| SAN GIOVANNI ROTONDO, Italy
SAN GIOVANNI ROTONDO, Italy Pope Benedict paid homage to the remains of popular saint Padre Pio in southern Italy on Sunday and warned townspeople to keep their focus on God rather than the pilgrim trade.
One of the Catholic Church's most beloved saints, Padre Pio was said to have had the stigmata -- the bleeding wounds of Jesus' crucifixion on his hands and feet. But he has also been dogged by accusations of fraud, which the Church rejects.
The Capuchin monk lived most of his life in a monastery in the southern town of San Giovanni Rotondo until his death 41 years ago. His exhumed body was put on display there last year and attracts 7 million pilgrims each year.

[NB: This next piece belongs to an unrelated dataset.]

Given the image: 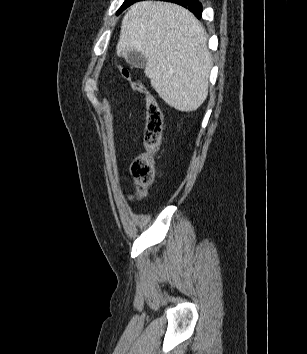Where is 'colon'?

After praying before the saint's remains, Pope Benedict hailed Padre Pio before tens of thousands gathered under overcast skies as a "simple man of humble origins" who used all his spiritual gifts to serve God.

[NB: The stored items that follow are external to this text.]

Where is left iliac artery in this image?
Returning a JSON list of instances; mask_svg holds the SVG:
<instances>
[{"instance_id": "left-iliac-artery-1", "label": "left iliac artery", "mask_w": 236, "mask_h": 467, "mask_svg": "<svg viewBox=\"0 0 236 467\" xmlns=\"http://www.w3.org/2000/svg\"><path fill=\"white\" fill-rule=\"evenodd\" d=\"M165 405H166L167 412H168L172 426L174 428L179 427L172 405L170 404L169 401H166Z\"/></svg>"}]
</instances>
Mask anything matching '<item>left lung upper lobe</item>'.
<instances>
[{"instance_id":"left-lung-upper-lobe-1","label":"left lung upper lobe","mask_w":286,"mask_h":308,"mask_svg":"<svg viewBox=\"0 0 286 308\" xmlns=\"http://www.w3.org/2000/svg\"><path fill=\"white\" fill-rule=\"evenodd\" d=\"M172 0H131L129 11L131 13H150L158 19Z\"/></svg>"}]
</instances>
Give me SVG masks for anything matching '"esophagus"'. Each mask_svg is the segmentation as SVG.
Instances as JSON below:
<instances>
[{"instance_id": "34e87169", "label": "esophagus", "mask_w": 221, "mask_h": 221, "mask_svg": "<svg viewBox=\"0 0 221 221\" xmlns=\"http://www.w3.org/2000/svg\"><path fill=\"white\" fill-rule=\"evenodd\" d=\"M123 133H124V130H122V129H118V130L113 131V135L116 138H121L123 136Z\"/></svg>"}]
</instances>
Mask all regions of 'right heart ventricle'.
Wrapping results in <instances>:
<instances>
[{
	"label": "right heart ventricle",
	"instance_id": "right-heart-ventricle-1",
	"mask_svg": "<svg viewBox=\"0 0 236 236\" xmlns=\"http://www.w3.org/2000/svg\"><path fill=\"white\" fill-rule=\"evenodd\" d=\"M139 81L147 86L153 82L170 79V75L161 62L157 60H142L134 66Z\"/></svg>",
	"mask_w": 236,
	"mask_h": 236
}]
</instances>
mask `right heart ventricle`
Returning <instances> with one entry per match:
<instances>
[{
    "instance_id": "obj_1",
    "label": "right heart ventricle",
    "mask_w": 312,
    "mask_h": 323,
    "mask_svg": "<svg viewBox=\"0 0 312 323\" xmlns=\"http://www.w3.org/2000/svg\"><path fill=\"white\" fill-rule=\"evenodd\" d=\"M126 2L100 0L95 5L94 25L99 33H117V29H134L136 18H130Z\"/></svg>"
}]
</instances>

But his main message appeared directed to those he called the "heirs" of the monk's legacy -- the friars, Padre Pio prayer group members and town faithful -- as he warned they ran the risk of losing sight of their principal duty.

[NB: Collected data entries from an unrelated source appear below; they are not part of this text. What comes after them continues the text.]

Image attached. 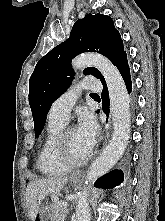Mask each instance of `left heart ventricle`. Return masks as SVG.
<instances>
[{"label": "left heart ventricle", "instance_id": "obj_1", "mask_svg": "<svg viewBox=\"0 0 165 221\" xmlns=\"http://www.w3.org/2000/svg\"><path fill=\"white\" fill-rule=\"evenodd\" d=\"M67 148L69 154L74 159L83 158L91 149L77 129H73L69 132L67 137Z\"/></svg>", "mask_w": 165, "mask_h": 221}]
</instances>
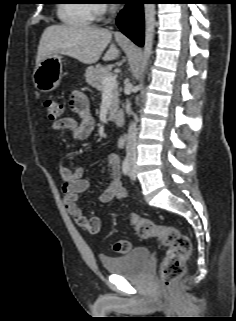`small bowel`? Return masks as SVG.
<instances>
[{
  "instance_id": "obj_1",
  "label": "small bowel",
  "mask_w": 236,
  "mask_h": 321,
  "mask_svg": "<svg viewBox=\"0 0 236 321\" xmlns=\"http://www.w3.org/2000/svg\"><path fill=\"white\" fill-rule=\"evenodd\" d=\"M70 107L74 115L66 116L53 122L54 131H66L75 140L88 139L94 130V119L89 113L88 97L82 92H75L70 97ZM109 179L101 192V202H110L113 199H124L127 196L121 184V165L119 156L110 153L107 156ZM59 173L62 178L63 201L67 212L73 216L75 223L89 233H97L102 225L99 217H87L78 205L79 195L85 192L90 182L83 178L81 167L71 169L62 162L59 163Z\"/></svg>"
}]
</instances>
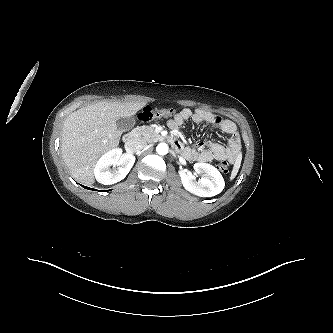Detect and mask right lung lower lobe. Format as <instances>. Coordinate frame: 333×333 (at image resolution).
<instances>
[{
  "mask_svg": "<svg viewBox=\"0 0 333 333\" xmlns=\"http://www.w3.org/2000/svg\"><path fill=\"white\" fill-rule=\"evenodd\" d=\"M84 188L86 189H89V190H96V189H92V188H89V187H86V186H83Z\"/></svg>",
  "mask_w": 333,
  "mask_h": 333,
  "instance_id": "98d812e1",
  "label": "right lung lower lobe"
}]
</instances>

"Many of you, religious and secular, are so taken up by the thousand tasks required by service to pilgrims, or the sick in the hospitals, that you run the risk of neglecting the thing that is really needed: listening to Christ to fulfil the will of God," Pope Benedict, wearing green vestments, said.
San Giovanni Rotondo's economy revolves around the cult of the saint, with hotels and restaurants catering almost wholly to the pilgrim trade.
A poll in 2006 by Catholic magazine Famiglia Cristiana found that more Italian Catholics prayed to Padre Pio than to any other figure, including the Virgin Mary or Jesus. His picture is stuck to the dashboards of many taxis and cars throughout Italy.
There are about 3,000 "Padre Pio Prayer Groups" globally with a membership of 3 million. Pope John Paul II made him a saint in 2002.
Among the stories that surround the monk, who died at the age of 81, is that he wrestled with the devil one night in his monastery cell and emerged bloodied and bruised.
A book last year suggested he was a self-harming man who might have used carbolic acid to cause his wounds. Church officials have denied he was a fake.